It is insisted by defendants that the assault complained of was not committed by the defendant Jones "under color of his office and in the line and scope of his authority." This is drawing a line too fine to be seen. The defendant Jones made the arrest in his capacity as a deputy sheriff, he had the plaintiff in his custody by reason of his office, his duty to the plaintiff arose by virtue of his office, and an unlawful assault during the period of custody cannot be divorced from his official duty. It is true, the opinion in Burge v. Scarbrough, supra, might be an authority for a different view, but that opinion is only that of one judge and is not the law as we conceive it. There may be cases where an assault upon a prisoner by an officer having legal custody is individual and not official, but this is not one of them.

If the plaintiff was entitled to recover at all, he was entitled to recover more than nominal damages, and hence charge No. 5 was properly refused.

Under our view of this case, refused charge No. 5 was abstract.

The defendant Johnnie Jones having admitted that he struck plaintiff in the face with his hand, at the place and time as alleged by plaintiff, it became necessary for the defendant to justify the act if he could. Under the evidence, the burden rested on the defendant to substantiate his plea, and the written charge given at the request of plaintiff was free from error. If defendant Johnnie Jones had not admitted the assault, the contention of defendant would have been good.

The court in his oral charge limited the plaintiff's recovery to compensatory damages. If defendant was not satisfied with the charge on this point, he should have requested charges in writing, requesting such explanation or limitations as he thought the evidence justified. Under the charge of the court the jury was only authorized to assess such damages as in their judgment, under the evidence, would compensate plaintiff for the indignity and humiliation caused by the unlawful assault made by defendant Johnnie Jones. Under the circumstances of this case, we cannot say that the amount of damages assessed is so excessive as to require a reversal, and, being compensatory, the surety of this bond becomes jointly liable.

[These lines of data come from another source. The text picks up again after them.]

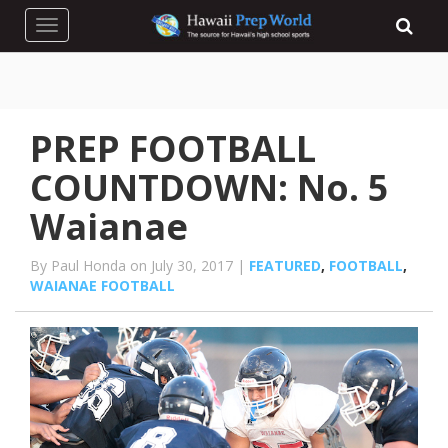
Toggle navigation
PREP FOOTBALL
COUNTDOWN: No. 5
Waianae
By Paul Honda on July 30, 2017 |
FEATURED
,
FOOTBALL
,
WAIANAE FOOTBALL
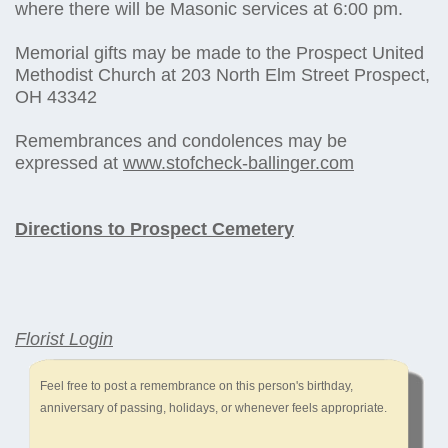
where there will be Masonic services at 6:00 pm.
Memorial gifts may be made to the Prospect United
Methodist Church at 203 North Elm Street Prospect,
OH 43342
Remembrances and condolences may be
expressed at
www.stofcheck-ballinger.com
Directions to Prospect Cemetery
Florist Login
Feel free to post a remembrance on this person's birthday,
anniversary of passing, holidays, or whenever feels appropriate.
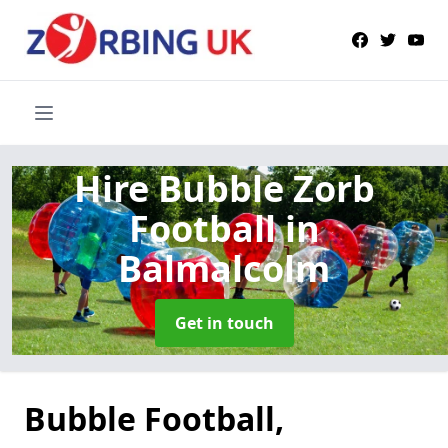
Hire Bubble Zorb
Football
in
Balmalcolm
Get in touch
Bubble Football,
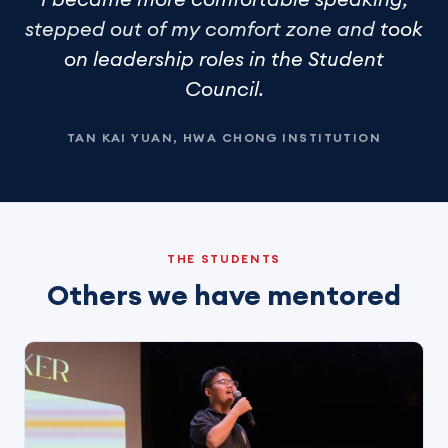
stepped out of my comfort zone and
took
on leadership roles in the Student
Council
.
TAN KAI YUAN, HWA CHONG INSTITUTION
THE STUDENTS
Others we have mentored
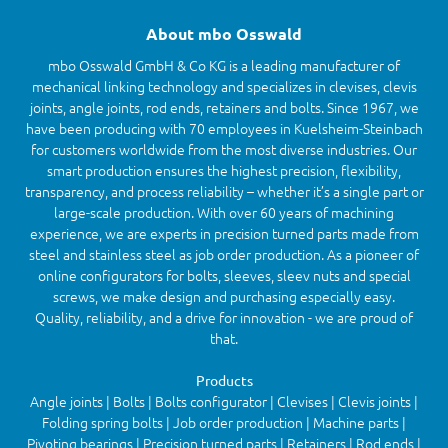
About mbo Osswald
mbo Osswald GmbH & Co KG is a leading manufacturer of
mechanical linking technology and specializes in clevises, clevis
joints, angle joints, rod ends, retainers and bolts. Since 1967, we
have been producing with 70 employees in Kuelsheim-Steinbach
for customers worldwide from the most diverse industries. Our
smart production ensures the highest precision, flexibility,
transparency, and process reliability – whether it’s a single part or
large-scale production. With over 60 years of machining
experience, we are experts in precision turned parts made from
steel and stainless steel as job order production. As a pioneer of
online configurators for bolts, sleeves, sleev nuts and special
screws, we make design and purchasing especially easy.
Quality, reliability, and a drive for innovation - we are proud of
that.
Products
Angle joints | Bolts | Bolts configurator | Clevises | Clevis joints |
Folding spring bolts | Job order production | Machine parts |
Pivoting bearings | Precision turned parts | Retainers | Rod ends |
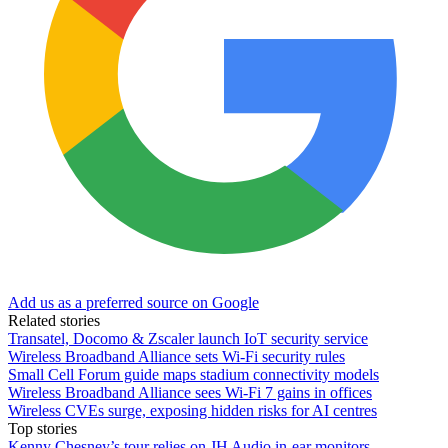
Add us as a preferred source on Google
Related stories
Transatel, Docomo & Zscaler launch IoT security service
Wireless Broadband Alliance sets Wi-Fi security rules
Small Cell Forum guide maps stadium connectivity models
Wireless Broadband Alliance sees Wi-Fi 7 gains in offices
Wireless CVEs surge, exposing hidden risks for AI centres
Top stories
Kenny Chesney’s tour relies on JH Audio in-ear monitors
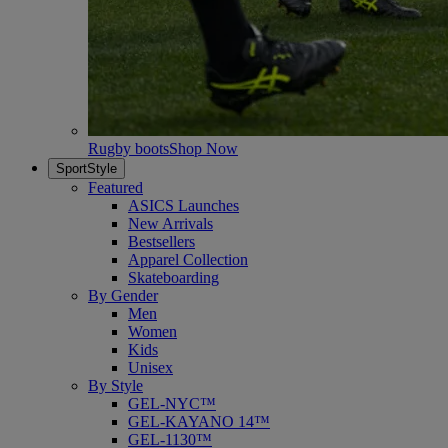
Rugby boots
Shop Now
SportStyle
Featured
ASICS Launches
New Arrivals
Bestsellers
Apparel Collection
Skateboarding
By Gender
Men
Women
Kids
Unisex
By Style
GEL-NYC™
GEL-KAYANO 14™
GEL-1130™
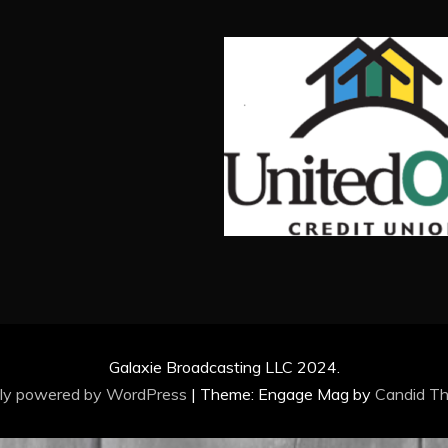
Galaxie Broadcasting LLC 2024.
ly powered by WordPress
|
Theme: Engage Mag by
Candid T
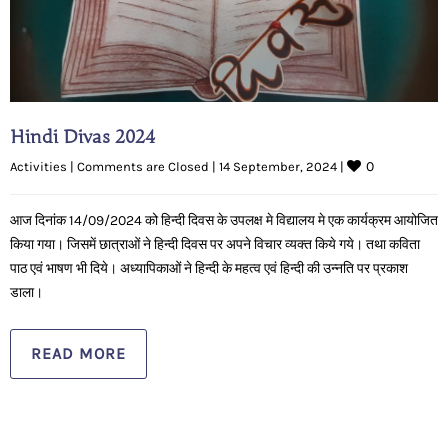
Hindi Divas 2024
0
Activities
|
Comments are Closed
|
14 September, 2024 
|
आज दिनांक 14/09/2024 को हिन्दी दिवस के उपलक्ष मे विद्यालय मे एक कार्यक्रम आयोजित
किया गया। जिसमें छात्राओं ने हिन्दी दिवस पर अपने विचार व्यक्त किये गये। तथा कविता
पाठ एवं भाषण भी दिये। अध्यापिकाओं ने हिन्दी के महत्व एवं हिन्दी की उन्नति पर प्रकाश
डाला।
READ MORE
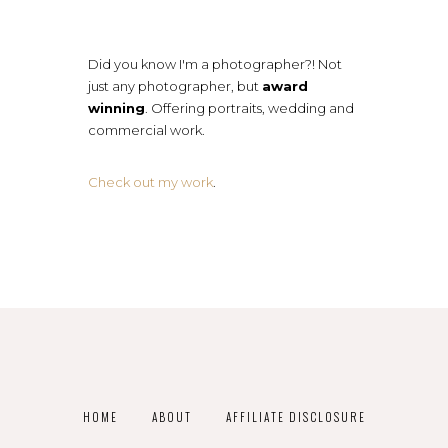
Did you know I'm a photographer?! Not
just any photographer, but
award
winning
. Offering portraits, wedding and
commercial work.
Check out my work
.
HOME
ABOUT
AFFILIATE DISCLOSURE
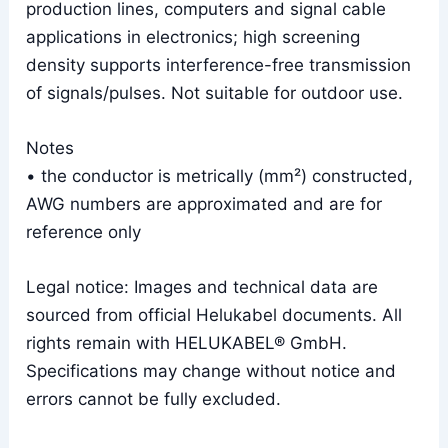
production lines, computers and signal cable
applications in electronics; high screening
density supports interference-free transmission
of signals/pulses. Not suitable for outdoor use.
Notes
• the conductor is metrically (mm²) constructed,
AWG numbers are approximated and are for
reference only
Legal notice: Images and technical data are
sourced from official Helukabel documents. All
rights remain with HELUKABEL® GmbH.
Specifications may change without notice and
errors cannot be fully excluded.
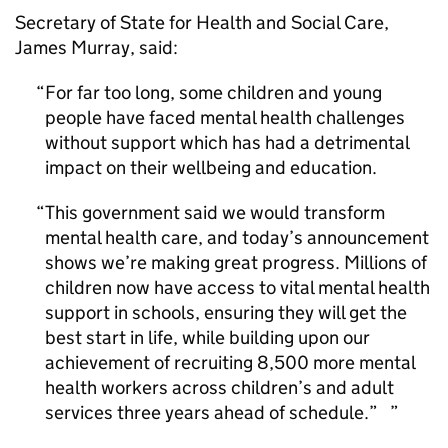
Secretary of State for Health and Social Care,
James Murray, said:
For far too long, some children and young
people have faced mental health challenges
without support which has had a detrimental
impact on their wellbeing and education.
This government said we would transform
mental health care, and today’s announcement
shows we’re making great progress. Millions of
children now have access to vital mental health
support in schools, ensuring they will get the
best start in life, while building upon our
achievement of recruiting 8,500 more mental
health workers across children’s and adult
services three years ahead of schedule.”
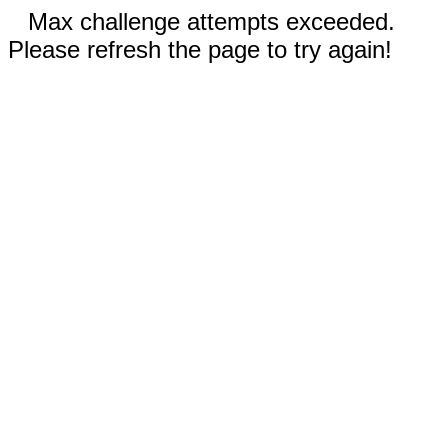
Max challenge attempts exceeded.
Please refresh the page to try again!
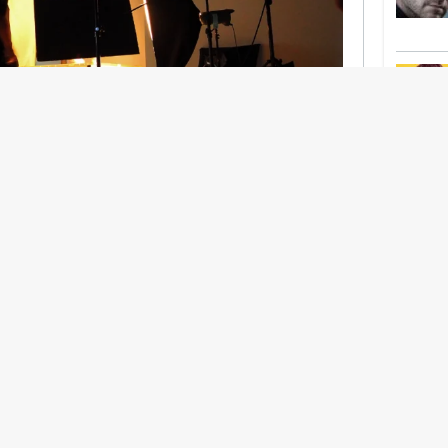
nership With Support Act
lbeing in creative industries have centred on
ghts, absorb instability, keep creating. But as
 and the threat of AI looms ominously over the
try is facing a severe mental health crisis.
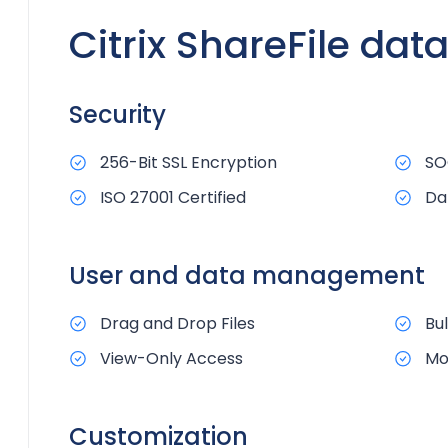
Citrix ShareFile dat
Security
256-Bit SSL Encryption
SO
ISO 27001 Certified
Da
User and data management
Drag and Drop Files
Bu
View-Only Access
Mo
Customization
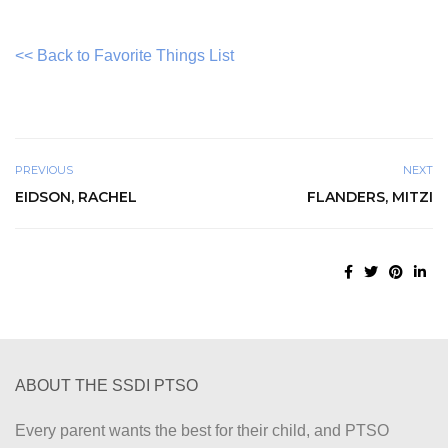
<< Back to Favorite Things List
PREVIOUS
NEXT
EIDSON, RACHEL
FLANDERS, MITZI
ABOUT THE SSDI PTSO
Every parent wants the best for their child, and PTSO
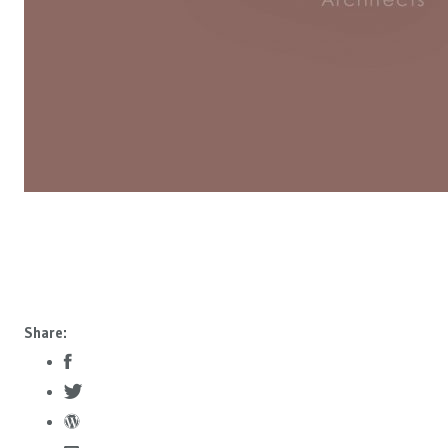
Share:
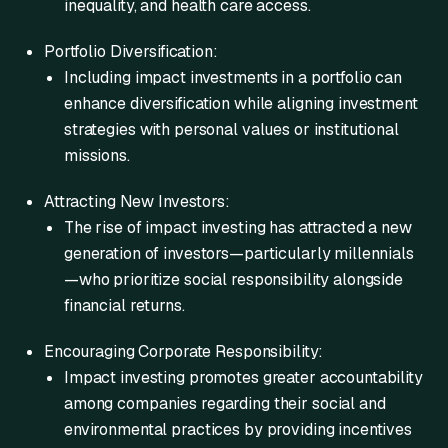
inequality, and health care access.
Portfolio Diversification:
Including impact investments in a portfolio can
enhance diversification while aligning investment
strategies with personal values or institutional
missions.
Attracting New Investors:
The rise of impact investing has attracted a new
generation of investors—particularly millennials
—who prioritize social responsibility alongside
financial returns.
Encouraging Corporate Responsibility:
Impact investing promotes greater accountability
among companies regarding their social and
environmental practices by providing incentives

The plaintiff's counsel was permitted, over the objection and exception of defendant, to ask this question, "Did he hit him hard or light, or just how did he strike him?" This question referred to the blow here involved. The answer to this question was, "Pretty hard." This question called for a statement of a fact rather than a conclusion, and the answer was admissible because it stated a fact.

The plaintiff was permitted, over the objections and exceptions of defendant, to go into and detail what took place and what was said by defendant at the time plaintiff was arrested and a mile and one-half from where the parties were at the time of the assault and battery complained of. It is not contended that the mistreatment described in the complaint was continuous. In fact, it is not denied that the arrest was legal. The proof shows an assault and battery by defendant on plaintiff long after the arrest. It was relevant to prove the fact of the arrest and the continued custody, but the details of the arrest and what was there said was irrelevant and immaterial. The answers to these questions had a tendency to prejudice the defendant's case, and they should have been excluded.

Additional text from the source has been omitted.